Editor’s note: This article was initially published in The Daily Gazette, Swarthmore’s online, daily newspaper founded in Fall 1996. As of Fall 2018, the DG has merged with The Phoenix. See the about page to read more about the DG.

For the third annual GREENMarch, Earthlust is collaborating with other environment-focused groups on campus—Environmental Justice, Green Advisors, Mountain Justice, Good Food and Animal Advocates, and the Womyn’s Resource Center—to coordinate a variety of events.

“The goal of GREENmarch is to promote sustainable practices and to spread awareness about how each of us at Swarthmore can make a difference,” said Kat Clark ’12, a member of Earthlust.

Students serving food at Earthlust’s GreenMarch takeover of Sharples.

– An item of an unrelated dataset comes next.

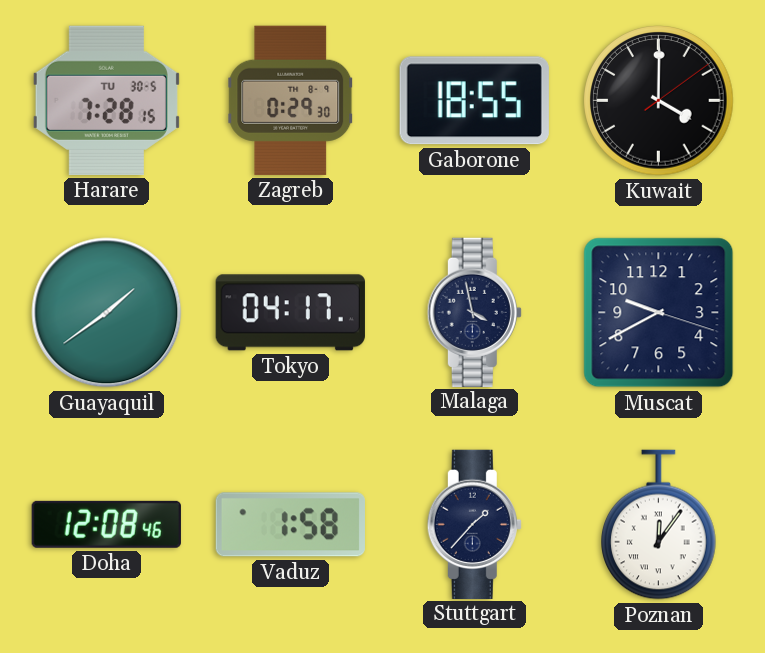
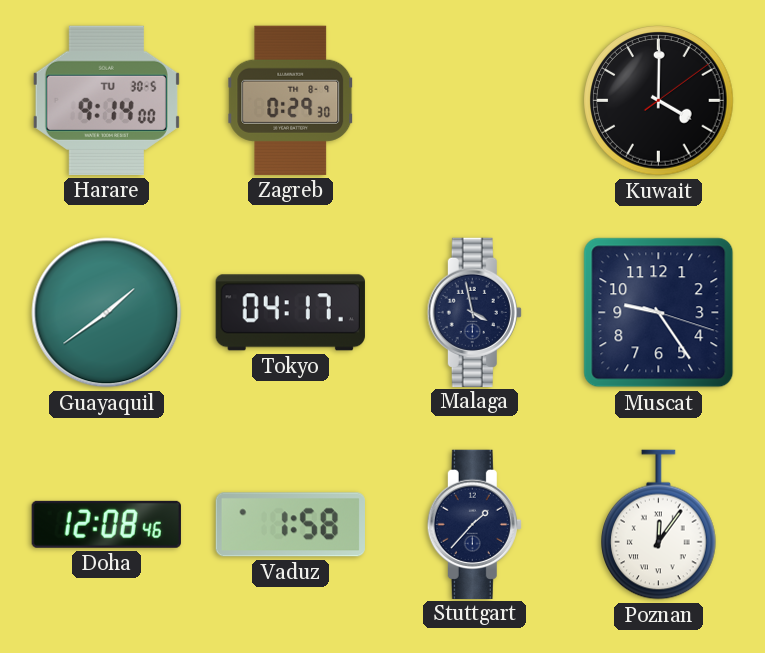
Harare: 7:28 -> 9:14
Gaborone: 18:55 -> none
Muscat: 9:40 -> 9:24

Photo by Jiuxing June Xie.

“Each of the student groups involved in GREENmarch has its own unique goal and mission,” Clark added, “but we hope that by collaborating on this month of events we will be able to have a greater impact.”

The Womyn’s Resource Center aims to promote sustainable hygiene practices (Alternative Menstrual Products Workshop, March 15). Earthlust aims to respond to paper waste in McCabe (Print Release Station, March 15-17) and to reach out to the student body via the Sharples Takeover (March 17) and Green Iron Chef competition (March 26), according to Clark.

Earthlust also brought Josh Fox, the director of Gasland, to campus, because of the “regional relevance of his documentary” on hydraulic fracturing ”and his recent Oscar nomination,” explained Clark.

Others groups, such as Environmental Justice (EJ), which is currently on a temporary charter, aim to both establish a greater presence on campus and to work on their individual goals.

“EJ decided to put on the screening of Laid to Waste,” a documentary on the impact of waste treatment plants on their Chester neighborhood, “because it catalyzed the group to get to action and to work in Chester,” said Kathryn Wu ’14, a member of Environmental Justice and Earthlust.

Environmental Justice members are also collaborating with the Green Advisors for the Flower Power Parlor Party (March 25). The two groups aim to make seed-bombs and to then distribute them.

“All the seeds are for native species,” said Wu; “we are trying not to introduce invasive species and destroy the nonexistent ecosystem in Chester.”

A Print Release Station in McCabe was also trialed from March 15th to 17th as a way to reduce the waste of paper that occurs at the library. Now that the trial is over and the data for paper usage has been collected, Earthlust member Camille Robertson ’13 told the Gazette that the station was “generally successful and will be reinstated soon.”

ITS has yet to decide whether a second installation of the station will be permanent or another temporary trial.

According to ITS records, there appeared to be a 20% decrease in the sheets of paper printed during the week of the three-day trial.

70,800 sheets of paper were printed out the last week before spring break (from Saturday to Friday), while 56,500 sheets of paper were printed out last week (Monday to Sunday). The test period lasted from Tuesday to Thursday.